I love babies. I have always loved babies and holding babies. And toddlers just bring me so much joy. They’re the most pure little souls, babies and toddlers — toddlers because they’re on the verge of something, and they’re communicating and they’re walking, and you get a different sort of feedback. That makes me so happy. I could just hang out with a bunch of toddlers. I think the world needs more toddlers. We should all get on the ground and play with them — build blocks and just play.
Who has helped you along the way?
La Leche League for sure. Kate Sharp was my La Leche League Leader who helped me become a leader, and helped me go into this profession of lactation.
My husband’s grandmother, Nana. She loved that I was nursing her great-grandchildren because she was a wet nurse in Italy, so she had three children and she nursed five. She would always say what a great job I was doing.

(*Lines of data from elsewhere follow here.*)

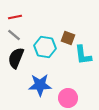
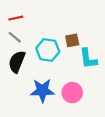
brown square: (68, 38) -> (72, 40), turned -32
pink circle: (68, 98) -> (72, 93), moved

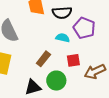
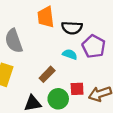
red square: (73, 60) -> (77, 89), moved

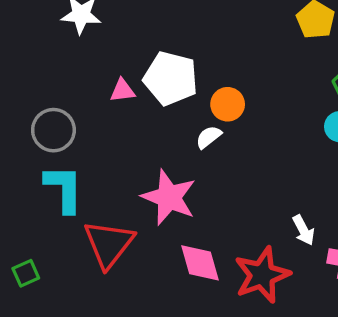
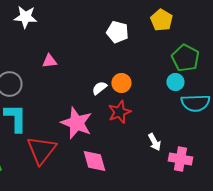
white pentagon: (171, 78) -> (117, 32), moved, size x0.7
orange circle: (228, 104) -> (121, 83), moved
red star: (262, 275) -> (119, 112), moved, size x0.7

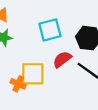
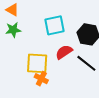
orange cross: (18, 84) -> (41, 79), moved

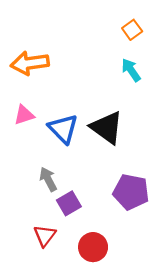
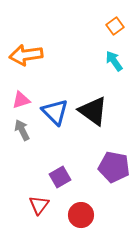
gray arrow: (48, 179) -> (22, 130), moved

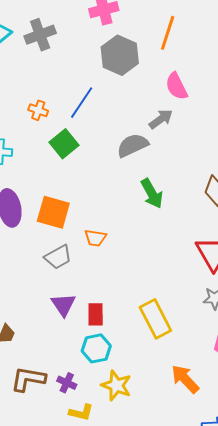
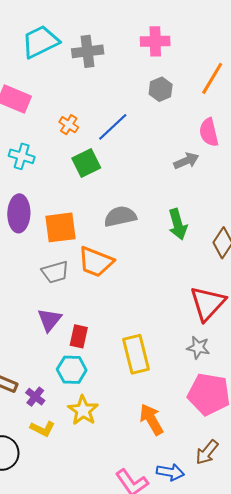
gray hexagon: (120, 55) -> (161, 89), size x0.6
gray semicircle: (133, 145) -> (120, 216), moved
green arrow: (152, 194) -> (178, 224), moved
orange square: (53, 212) -> (61, 227), turned -36
orange trapezoid: (95, 238) -> (96, 262), size x1.6

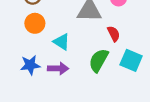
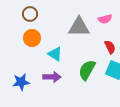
red semicircle: (114, 34) -> (110, 47), moved
blue star: (30, 65) -> (21, 82), moved

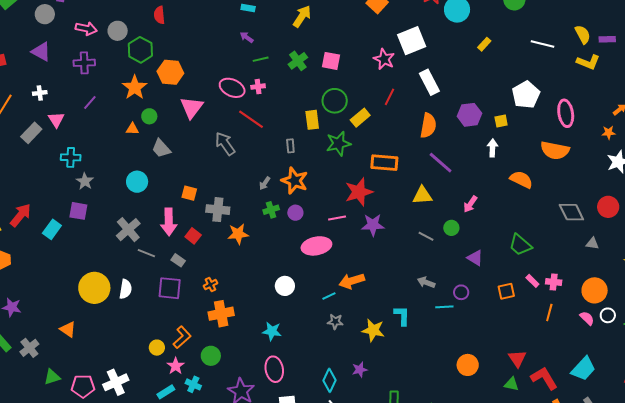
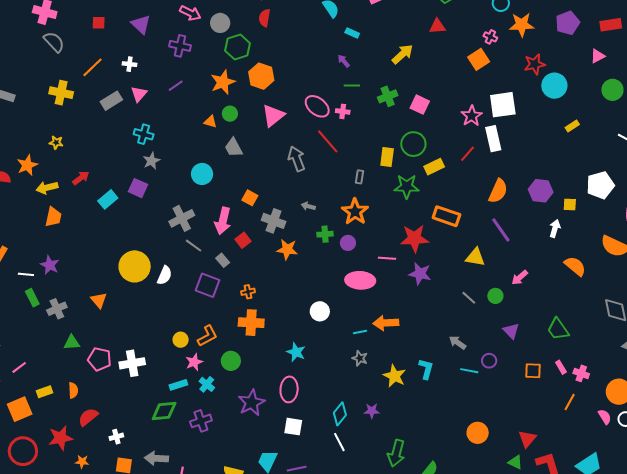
white rectangle: (429, 82) -> (493, 139), moved
gray arrow: (265, 183) -> (308, 206), moved, turned 56
red arrow: (21, 215) -> (81, 178), size x0.7

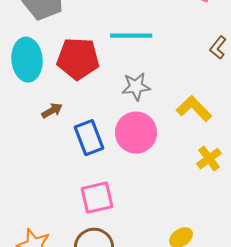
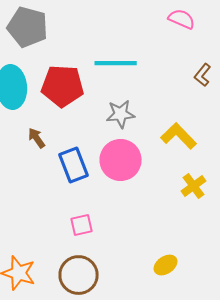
brown arrow: (52, 111) -> (37, 138), turned -95
pink square: (97, 198) -> (82, 225), size x0.7

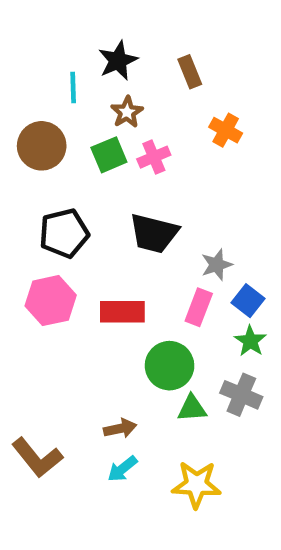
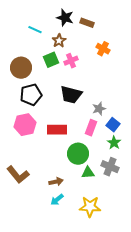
black star: (118, 61) -> (65, 18), moved, turned -30
brown rectangle: (190, 72) -> (87, 23), turned -48
cyan line: (73, 87) -> (35, 30), turned -64
brown circle: (42, 146) -> (21, 68), moved
brown L-shape: (37, 458) -> (18, 175), moved

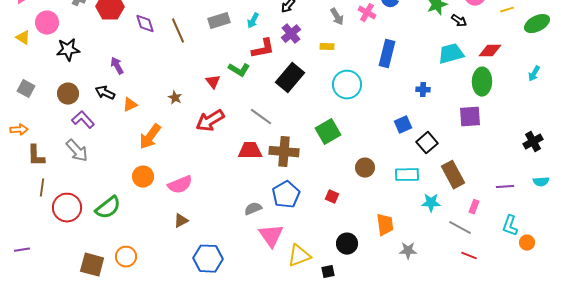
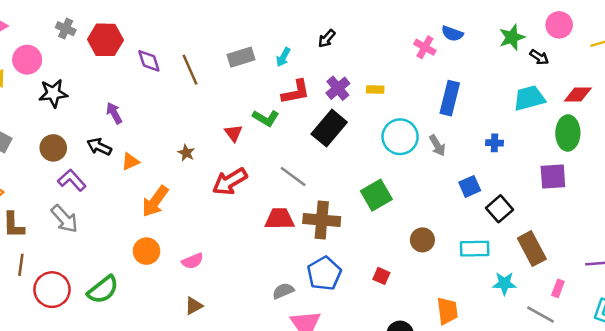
gray arrow: (337, 17) -> (437, 145), moved
purple cross: (291, 34) -> (338, 88), moved
pink semicircle: (180, 185) -> (192, 261), size x0.7

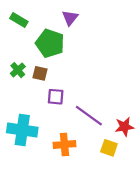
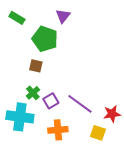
green cross: (18, 70) -> (33, 93), moved
purple square: (56, 97) -> (51, 101), moved, turned -35

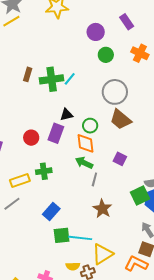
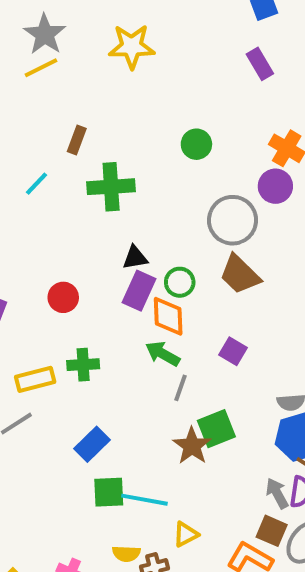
purple rectangle: (127, 22) -> (260, 64), moved
purple circle: (96, 32) -> (275, 186), moved
green circle: (106, 55) -> (196, 144), moved
brown rectangle: (28, 74) -> (77, 140), moved
cyan line: (70, 79) -> (36, 184), moved
purple rectangle: (56, 133) -> (139, 291), moved
green square: (140, 196) -> (216, 429), moved
yellow triangle: (102, 254) -> (186, 534), size x0.6

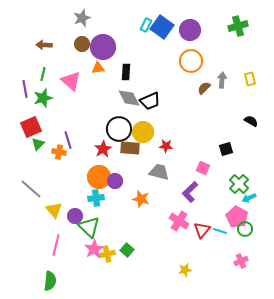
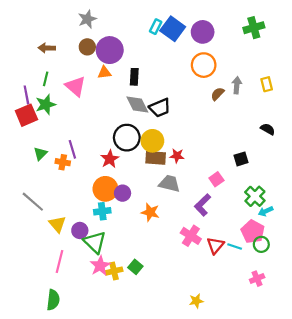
red square: (31, 127) -> (26, 115), moved
brown rectangle: (130, 148) -> (156, 158), moved
pink square: (203, 168) -> (216, 179), turned 32
yellow star: (185, 270) -> (196, 301), moved

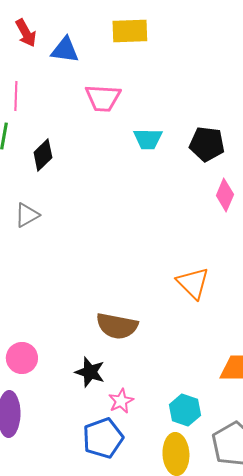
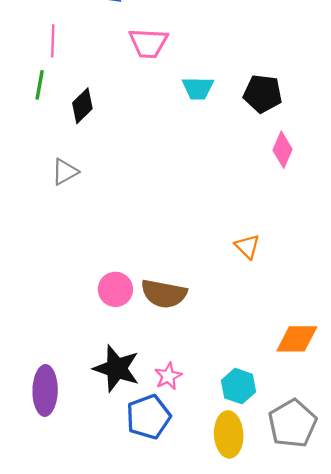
orange triangle: (193, 283) -> (247, 246), size x0.7
pink circle: (22, 358) -> (115, 289), moved
black star: (90, 372) -> (117, 368), moved, size x1.4

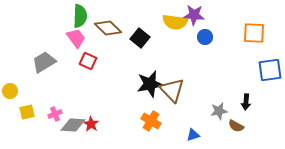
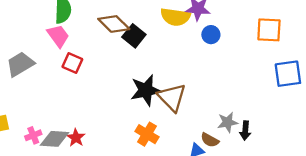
brown diamond: (108, 28) -> (114, 24), moved
black arrow: (246, 102) -> (245, 131), moved
pink cross: (55, 114) -> (33, 135), moved
brown semicircle: (236, 126) -> (210, 140), moved

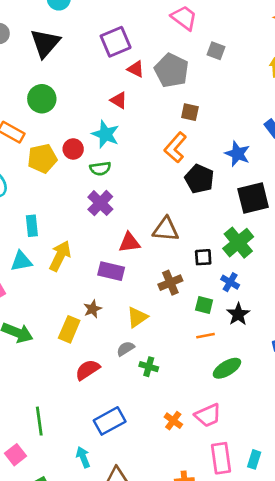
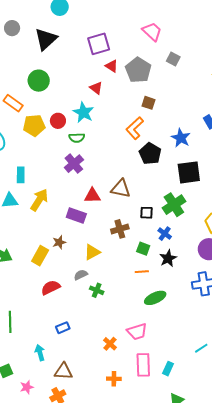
blue rectangle: (110, 421) -> (63, 328), size x0.6
orange cross: (173, 421) -> (110, 344), moved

My own mother. We were not breastfed, and my mother said, “I didn’t breastfeed, and I like to live my life without regrets, but I feel like I missed out on something. Watching you, I see that’s something really special.”
My husband. My husband supported me on my journey to study to be a La Leche League Leader and going to conferences, and just in my mothering and my parenting he supported me and often was the voice of reason.
My children, they taught me. All three of them taught me.
And my peers — my friends, my other nursing friends.
What can individuals do to support breastfeeding?
I think everybody should just talk more about breastfeeding. Stop hiding. Stop sequestering people. People are covering up, or making special rooms, and you know, we don’t have to hide.
“For parents, remember that there’s strength in asking for help. We live so separated from each other that people don’t want to ask for help.”
I think people could just support breastfeeding parents. When they see somebody nursing, give them a thumbs-up; ask them if they need help. When your friends have babies, invite the babies too. When you get married and have a wedding, invite the babies. I mean that. I see parents having to figure out weddings all the time. Babies should be accepted. Some weddings can have toddlers and some can’t, but a breastfed baby and mother, you don’t want to be separated.
For parents, remember that there’s strength in asking for help. We live so separated from each other that people don’t want to ask for help. When you have a baby, you need help. Tell people to help with things that are going to help you stay with your baby. Say, “Yes, I need you to go to the grocery store and get me some food. I need you to clean my house. I need you to take my toddler out to a playground so that I can sit here and just get to know my baby.”
What can companies do to support breastfeeding parents and to normalize breastfeeding?
You know, it’s very funny because everybody has an app now about what side they’re nursing on. Back in my day — back twenty-three years ago and even twelve years ago — we just used our boobs and felt: Oh, this one has more milk, so I guess I’d better try on that side. I think we’re culturing the instincts out of parents. So don’t make more apps!
Make art that celebrates breastfeeding. Make breast art. Designers should use images that have people and families of different ages and diversity, and show breasts in a nonsexual way.
For businesses, we should have longer maternity leave. We can support families so that they don’t have to go back to work when their babies are so young. I feel strongly about that. I think that should just be the cultural norm. People that are here from other countries are shocked sometimes at how soon we go back. Or bring your baby to work. Set up businesses where people can have their baby with them. It’s not realistic for everybody or every type of work, but when you can, make it work. If it was the cultural norm that you took a year off, or brought babies to work, we’d make it work.